オープンAIのサム・アルトマン最高経営責任者
オープンAIのサム・アルトマン最高経営責任者

 発表によれば、非営利組織が営利子会社を監督する体制を今後も継続する。これにより、非営利組織の判断の下、自社の利益よりも公益を重視したAI開発が可能になるとしている。

 サム・アルトマン最高経営責任者(CEO)は5日、「この体制の見直しにより、迅速かつ安全にAIを進化させ、すべての人の手に優れたAIを届けられるようになると信じている」との声明を発表した。

 オープンAIは2015年、人類のために安全なAIを開発することを目的に、非営利組織として設立された。AI開発に巨額の資金が必要となったため、24年12月、営利企業が主導してチャットGPTの運営や開発を行うことができるよう企業構造を転換すると発表した。

 しかし、創業者の一人である米実業家のイーロン・マスク氏が、設立当初の理念に反するなどとして、営利企業化の差し止めを求めて訴訟を起こした。24年にノーベル物理学賞を受賞したAI研究の第一人者、ジェフリー・ヒントン氏も営利企業化への転換に反対の方針を表明するなど、批判の声が高まっていた。

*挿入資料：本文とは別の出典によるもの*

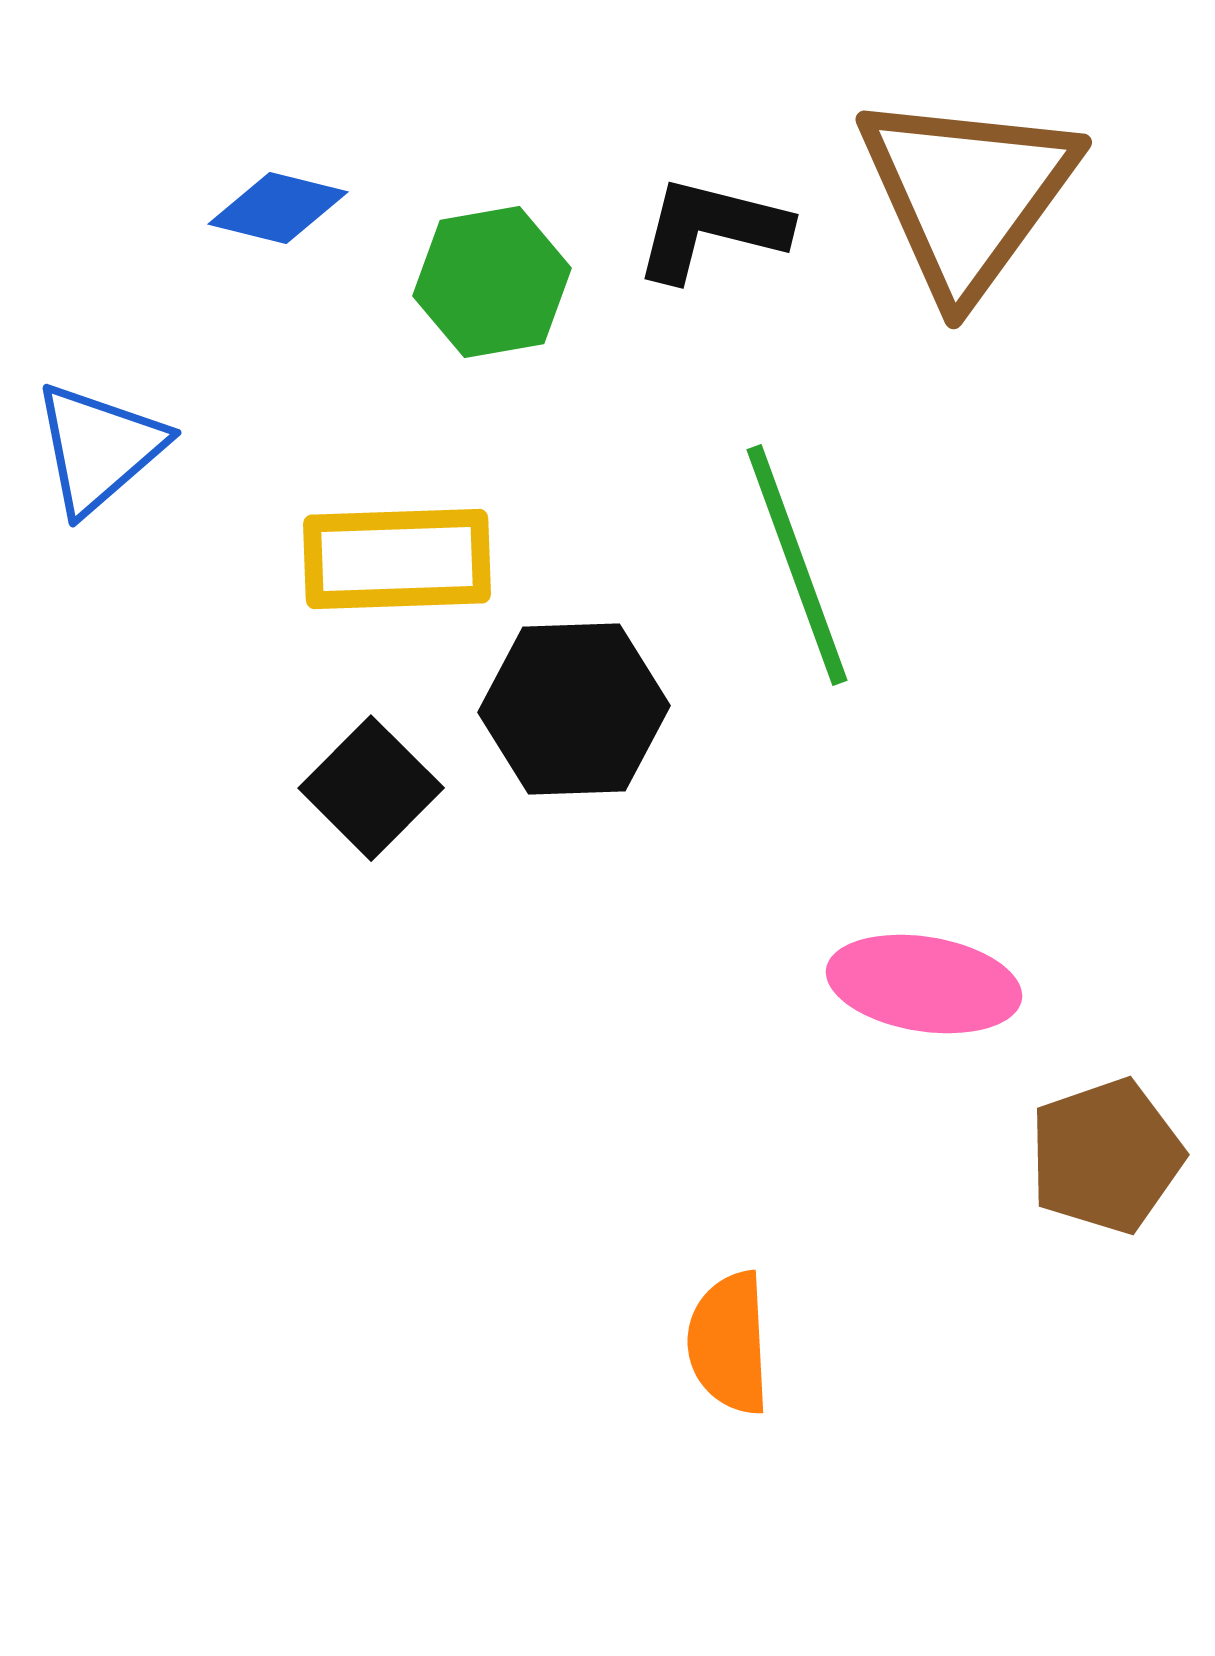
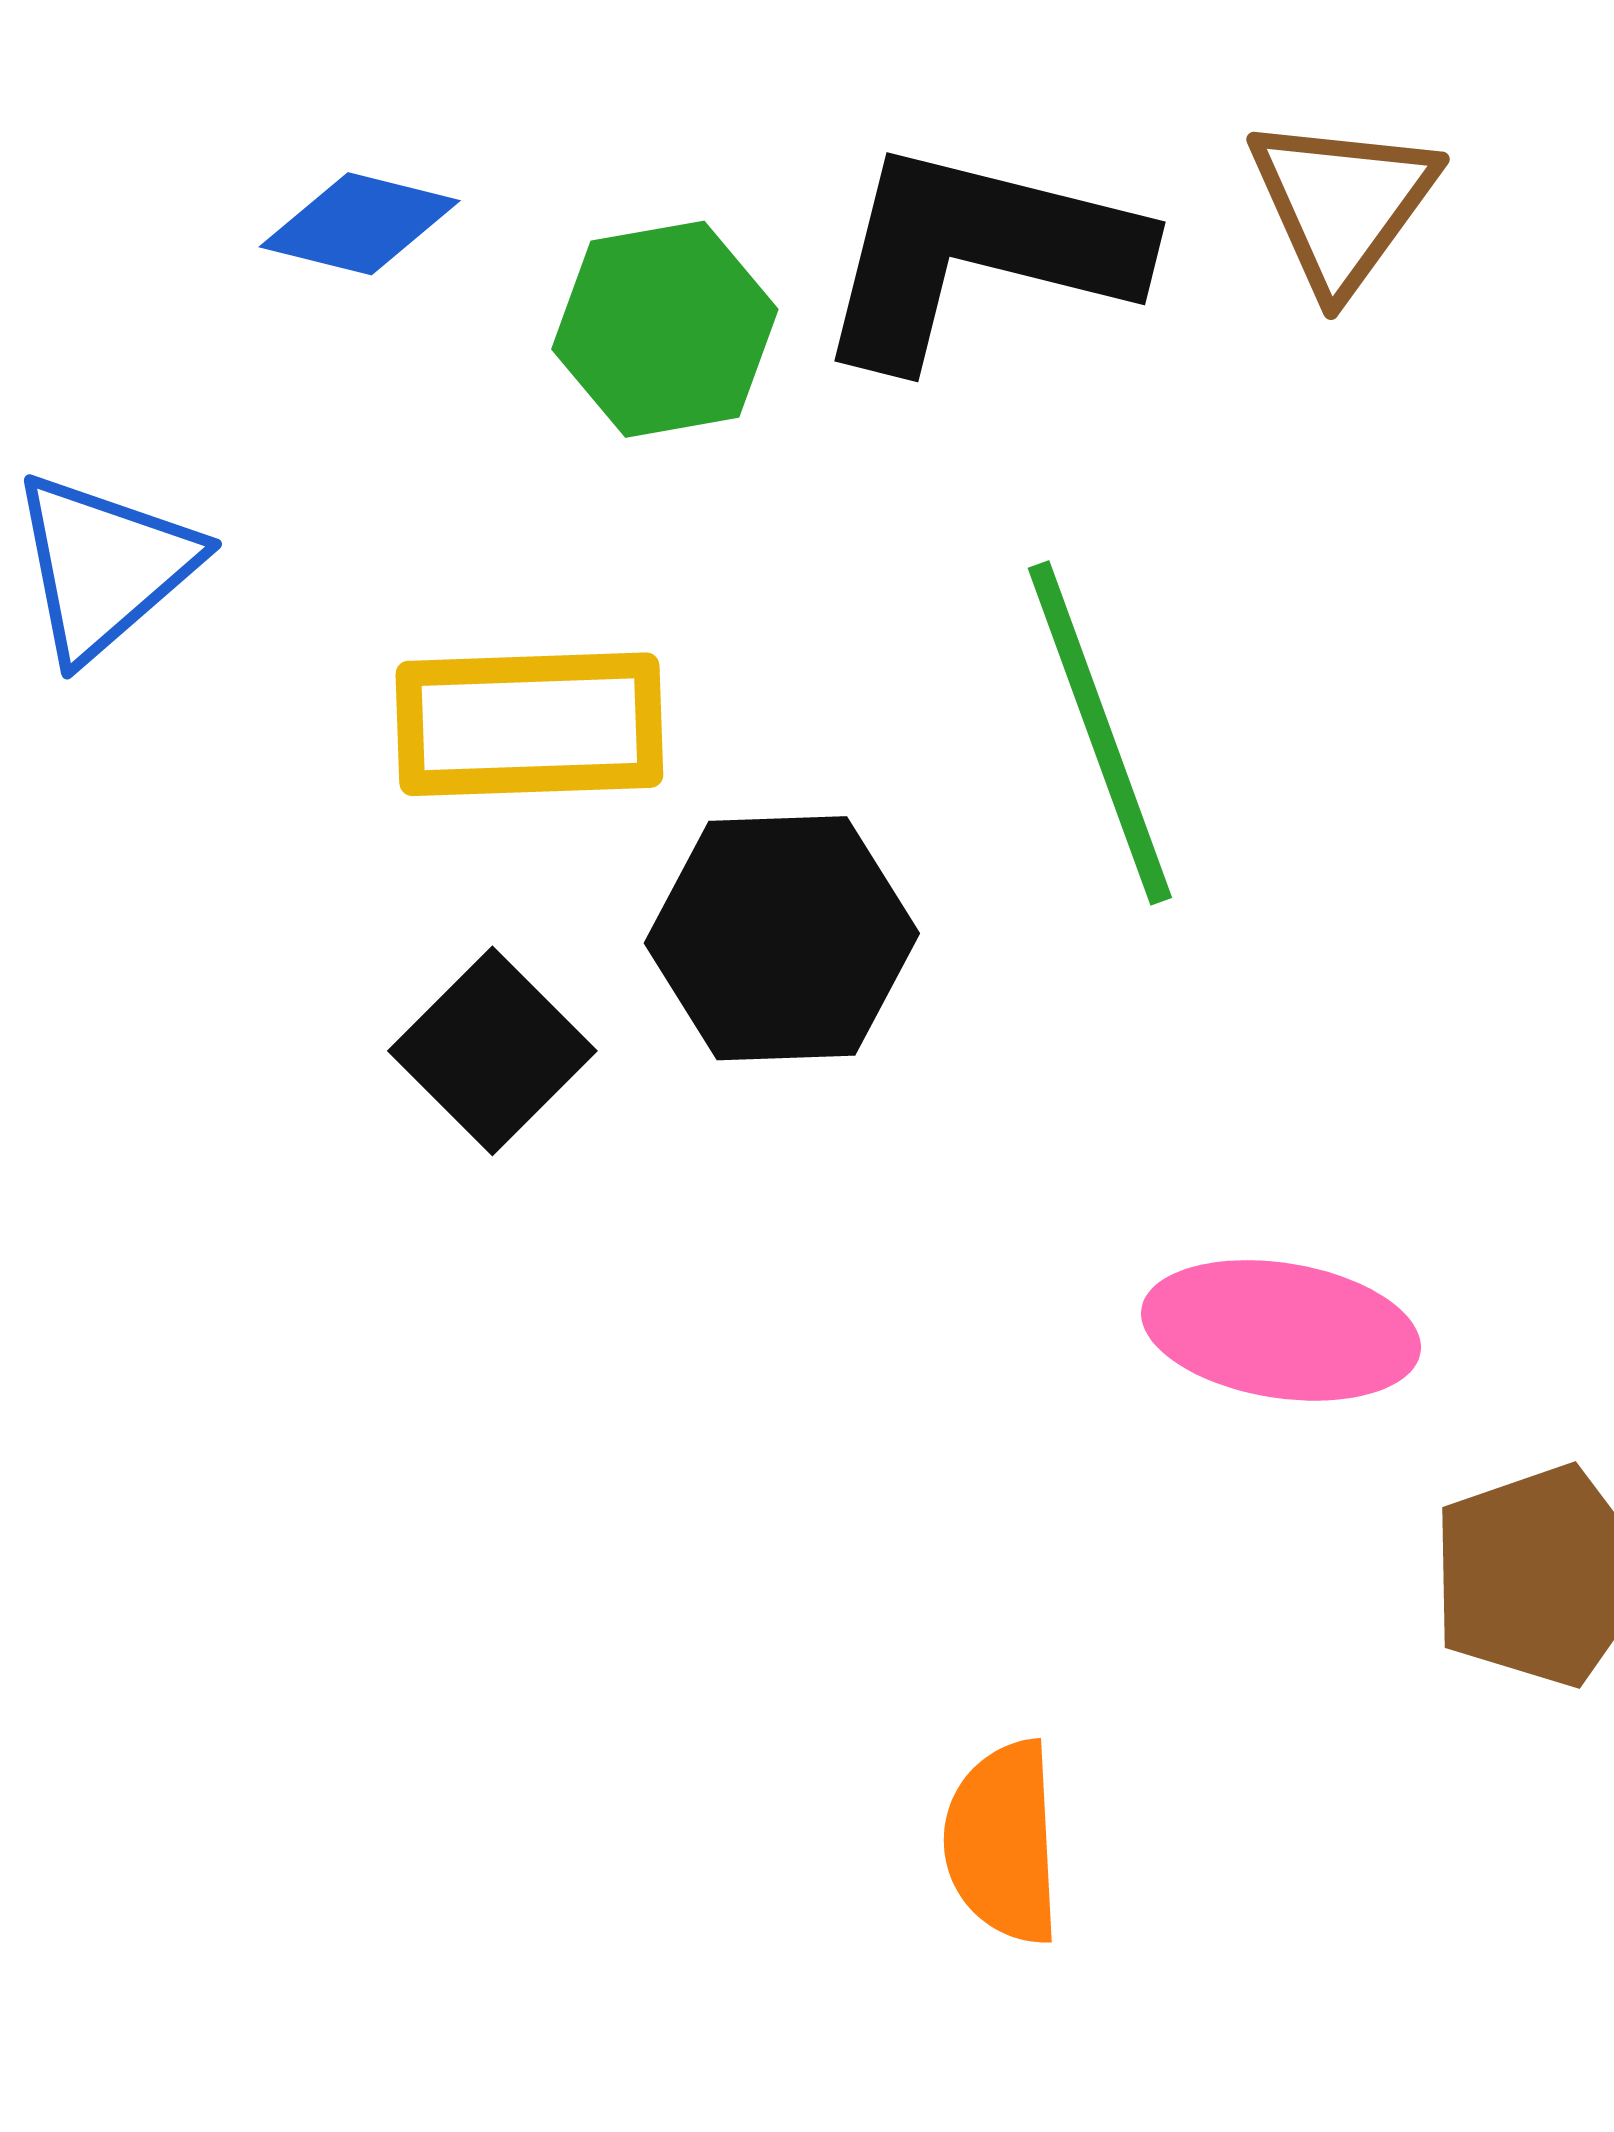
brown triangle: (967, 194) -> (1342, 204), size x0.6
black L-shape: (711, 229) -> (977, 254), size x1.5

 オープンAIは今年3月、AI向けデータセンターの整備などのため、ソフトバンクグループなどから400億ドル(約5・8兆円)を調達すると発表した。この資金調達は26年早期までにオープンAIが営利企業に移行できなければ減額される内容となっている。今後、オープンAIのAI開発に影響が出る可能性もある。